On the effects of antibiotic stewardship: I met a analysis

Yet another meta-analysis telling us that we are doing something very valuable: antibiotic stewardship (AS). Nobody wants to (or should) question that good AS is important for our patients, just as hand hygiene, being sober when working and following the latest professional developments. How nice would it be if we could reliably quantify the effects of our good practice. One study is no study (say those that usually don’t perform studies), so the meta-analysis was invented. But what is told by a meta-analysis?

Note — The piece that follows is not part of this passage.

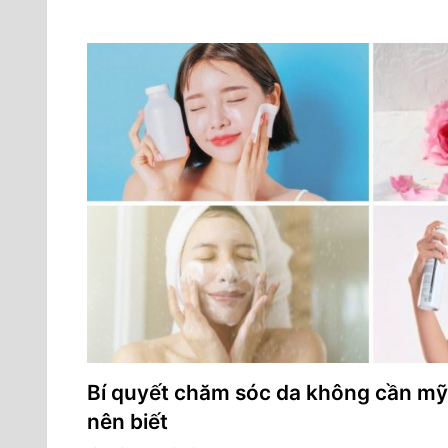
Bí quyết chăm sóc da không cần mỹ 
nên biết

The purpose of a meta-analysis (in the beginning) was to collect and pool data from studies that were very similar in design, intervention and patient population, that yielded a similar trend of effect, but that were all underpowered to be conclusive. The pooling created a “new and larger” study, with less statistical uncertainty on the reported pooled effect, which could assist in designing the decisive study-to-be-done or even recommend or reject such a treatment if the pooled effect is so convincing or disappointing.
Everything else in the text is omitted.